Neil took over from Tony Mowbray, his first managerial appointment after working with the Youths at Lennoxtown.  His first season was the one that got away.  Defeat at Inverness with the title within their grasp, Walter Smith’s Rangers took their third successive title against the third difference Celtic manager.

Three months into the next season, Celtic were 10 points behind a Whyte-McCoist inspired Rangers, but that was overcome, with interest, by Christmas.  Celtic went on to win the league by 20 points, although 10 of them were as a penalty for Rangers incurring an insolvency event.

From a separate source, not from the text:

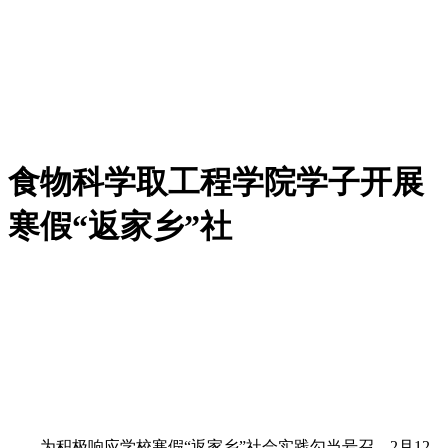
食物科学取工程学院学子开展
寒假“返家乡”社
为积极响应学校寒假“返家乡”社会实践勾当号召，2月12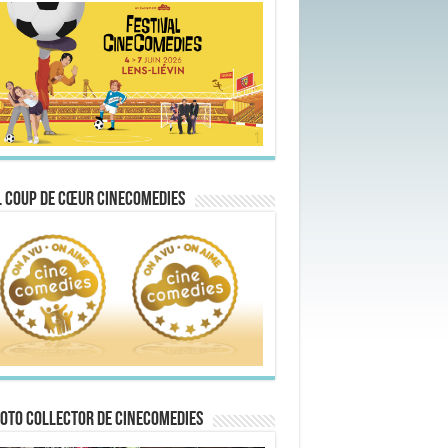
 Coup de Cœur CineComedies
oto collector de CineComedies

Thereafter it was plan sailing for Neil.  He never looked back in the league and reached the Champions League group stage twice, progressing to the knock-out stage on the first occasion.  He learned the managerial ropes at Celtic and did enough in his four years here to establish himself as a European-class manager.  He was our third unqualified success in four appointments.

By this summer it was evidence to all, including Neil, that significant rebuilding was needed.  The job was handed to Ronny Deila.

Ronny’s first challenge came in the Champions League qualifiers in the form of Legia Warsaw.  Despite the record books showing Celtic progressed after a 3-0 default home win, Legia wiped the floor with Celtic home and away.  Celtic looked like a team of strangers, unfamiliar with the system they were asked to play.

That was, of course, true, the system was unfamiliar, but it’s execution was miscalculated, the on-field results were deserved.  The Champions League playoff round against Maribor was unusual inasmuch as Celtic dominated the away first leg and deserved more than the 1-1 draw, but the Slovenians arrived in Glasgow with their game face on.  Celtic were outplayed and out of the Champions League.

Things slowly got better, although home performances against Motherwell (by my measure the worst) and Hamilton Accies (who were impressive), and latterly Ross County indicated there is still a long way to go.

Ronny’s Celtic found their feet in the Europa League, where they finished second behind a very accomplished Salzburg.  The away performances against Salzburg and Astra gave an insight into how things could be for this Celtic team.

It was, to say the least, disappointing not to qualify for the Champions League.  It denied the club millions of pounds and shaded our trump card in to be used in attracting players, but in reality we’re not a Champions League team this season.  The Europa’ gave us an opportunity to play European football on our level, pick up coefficient points and extended interest after Christmas (if you’re young this won’t mean much, if you’re my age, you’ll recall this being our Holy Grail).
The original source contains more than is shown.